Fue recibido a su regreso a Estados Unidos como un héroe nacional, despertando el orgullo de su raza que languidecía tejiendo y vendiendo alfombras en las estaciones de ferrocarril. Pero aquello sólo fue un sueño que se desvaneció meses después, cuando un periódico publicó que Thorpe había jugado varios partidos de béisbol como profesional en 1909. Fue todo un escándalo, pero era cierto. 

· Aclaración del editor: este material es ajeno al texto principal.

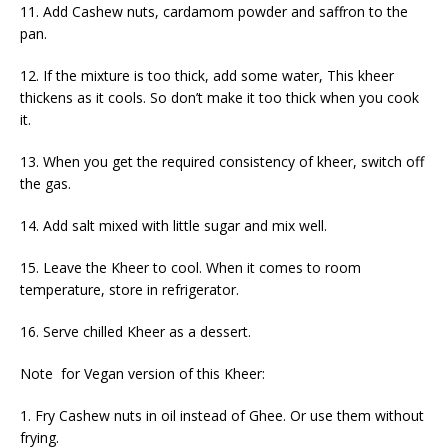
11. Add Cashew nuts, cardamom powder and saffron to the
pan.
12. If the mixture is too thick, add some water, This kheer
thickens as it cools. So don’t make it too thick when you cook
it.
13. When you get the required consistency of kheer, switch off
the gas.
14. Add salt mixed with little sugar and mix well.
15. Leave the Kheer to cool. When it comes to room
temperature, store in refrigerator.
16. Serve chilled Kheer as a dessert.
Note for Vegan version of this Kheer:
1. Fry Cashew nuts in oil instead of Ghee. Or use them without
frying.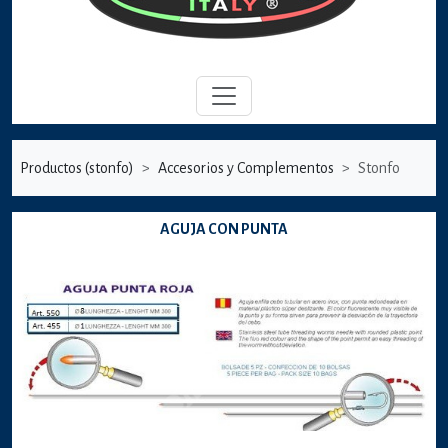
Productos (stonfo)
Accesorios y Complementos
Stonfo
AGUJA CON PUNTA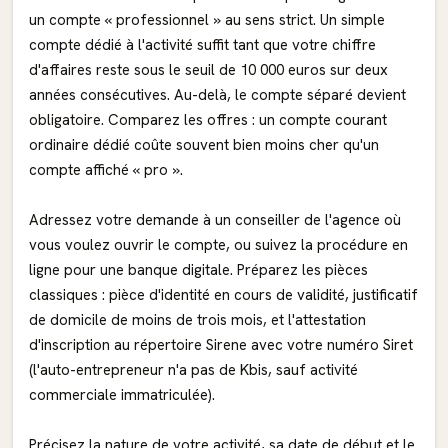
un compte « professionnel » au sens strict. Un simple
compte dédié à l'activité suffit tant que votre chiffre
d'affaires reste sous le seuil de 10 000 euros sur deux
années consécutives. Au-delà, le compte séparé devient
obligatoire. Comparez les offres : un compte courant
ordinaire dédié coûte souvent bien moins cher qu'un
compte affiché « pro ».
Adressez votre demande à un conseiller de l'agence où
vous voulez ouvrir le compte, ou suivez la procédure en
ligne pour une banque digitale. Préparez les pièces
classiques : pièce d'identité en cours de validité, justificatif
de domicile de moins de trois mois, et l'attestation
d'inscription au répertoire Sirene avec votre numéro Siret
(l'auto-entrepreneur n'a pas de Kbis, sauf activité
commerciale immatriculée).
Précisez la nature de votre activité, sa date de début et le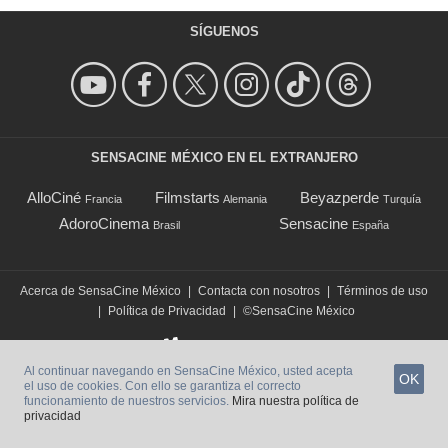
SÍGUENOS
SENSACINE MÉXICO EN EL EXTRANJERO
AlloCiné
Filmstarts
Beyazperde
Francia
Alemania
Turquía
AdoroCinema
Sensacine
Brasil
España
Acerca de SensaCine México
|
Contacta con nosotros
|
Términos de uso
|
Política de Privacidad
|
©SensaCine México
Al continuar navegando en SensaCine México, usted acepta
OK
el uso de cookies. Con ello se garantiza el correcto
funcionamiento de nuestros servicios.
Mira nuestra política de
privacidad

Como parte del programa de integración social del colegio de Carlisle, los estudiantes indios eran colocados en diversos trabajos durante los meses de verano. A Jim Thorpe le tocó ir a una granja cerca de Rocky Mount, y aprovechando su presencia, el equipo de béisbol del poblado le propuso pagarle la misma cantidad que recibía como peón si jugaba con ellos, y Jim prefirió el deporte antes que cargar paquetes de heno o limpiar establos. No sabía que aquello estaba prohibido por el escrupuloso espíritu olímpico amateur, y ni siquiera tuvo la precaución de jugar con otro nombre, cosa que sí hacían otros deportistas más avispados. Aquellos escasos partidos que disputó como profesional en la Liga de béisbol de Carolina del Este destruyeron su reputación. Su defensa fue sincera y sencilla, pero ineficaz: “Espero que seré perdonado, en parte por el hecho de que yo era simplemente un escolar indio y no sabía que lo que estaba haciendo estaba mal hecho…No conocía las cosas del mundo”, dijo. Pero el Comité Olímpico Internacional, presidido por el Baron de Coubertin, fue inflexible. Retiró a Thorpe el estatuto de amateur, borró su nombre de la lista de los campeones olímpicos y le invitó a que devolviera las medallas conseguidas.

Resentida sed de justicia

Aquello rasgó el corazón de Thorpe. Con una resentida sed de justicia, al menos continuó con su espectacular carrera como jugador de béisbol, de baloncesto y de fútbol americano, donde fue una estrella, aunque en los momentos de su declive tuvo que superar problemas de alcoholismo. Su reconocimiento social descansó en 1950 al ser elegido por los periodistas norteamericanos como el atleta más grande de la primera mitad del siglo XX, y al año siguiente, la compañía cinematográfica, Warner Bros, lanzaría una película sobre su vida protagonizada por Burt Lancaster. Pero aquello no fue suficiente. Cuando un ataque al corazón acabó con su vida en 1953, su voz se resquebrajó con las últimas palabras: “¡Mis medallas, devolvedme mis medallas!”.

La devolución de las medallas

Treinta años después, durante un acto solemne celebrado en Los Ángeles, el presidente del Comité Olímpico Internacional, Juan Antonio Samaranch, tuvo el honor de devolver aquellas medallas a los hijos de Jim Thorpe, medallas que nunca quisieron aceptar los segundos clasificados por respeto al gran campeón. Dicen que desde entonces, Wa-Tho-Huk ha vuelto a perseguir a los potros salvajes en las praderas de los Sac y Fox, pero llevando al cuello sus merecidas medallas.